Canopy material in the severed branch did not experience accelerated degradation, unlike the material transplanted to the forest floor. However, during visits to the canopy during the study period, EM on severed branches appeared to be drier than EM on intact branches, perhaps because the severed branches could not receive stemflow. These observations, together with the bacterial diversity results, suggest that the severed branches are harsher environments than intact branches of the canopy and that their community composition is the result of the persistence of a subset of the original canopy species plus the colonization of a few opportunistic taxa from elsewhere in the forest.

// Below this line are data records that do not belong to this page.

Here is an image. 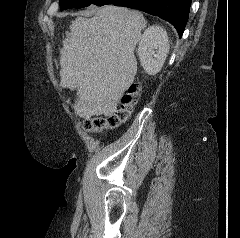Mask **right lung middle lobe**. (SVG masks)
I'll return each mask as SVG.
<instances>
[{"label":"right lung middle lobe","mask_w":240,"mask_h":238,"mask_svg":"<svg viewBox=\"0 0 240 238\" xmlns=\"http://www.w3.org/2000/svg\"><path fill=\"white\" fill-rule=\"evenodd\" d=\"M111 0H59L61 10L68 8H81L91 4L103 6Z\"/></svg>","instance_id":"1"}]
</instances>
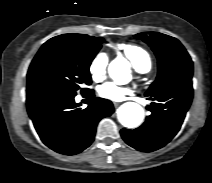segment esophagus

Epiphytic material and associated soils in the canopy constitute large pools of nutrients, water, and carbon in temperate rainforests (Haristoy, Zabowski & Nadkarni, 2014; Matson, Corre & Veldkamp, 2014). Therefore, the origin and fate of canopy epiphytic material is of central importance to understanding the microbial ecology of temperate rainforests. Our results provide the first in-depth survey of bacterial communities in canopy soils and reveal them to be taxonomically similar to underlying ground soil but much lower in diversity. The comparatively few bacterial taxa that are highly abundant in canopy soil are distinct members of the same taxonomic groups found in ground soil. Our field experiment demonstrated that the soil created by EM decomposing on the forest floor for two years is nearly, but not completely, indistinguishable from ground soil. However, epiphytic material in the canopy that has been severed from the host tree fosters unique and low-diversity bacterial communities. The bacterial taxa stimulated in the severed branch are derived from multiple sources including the canopy and forest floor, suggesting that they might be exploiting an opportunity to colonize a habitat that has just experienced a massive disturbance. These results highlight the unique nature of canopy-dwelling bacterial communities as well as the importance of the connection to a living tree as an essential component of their canopy ecology.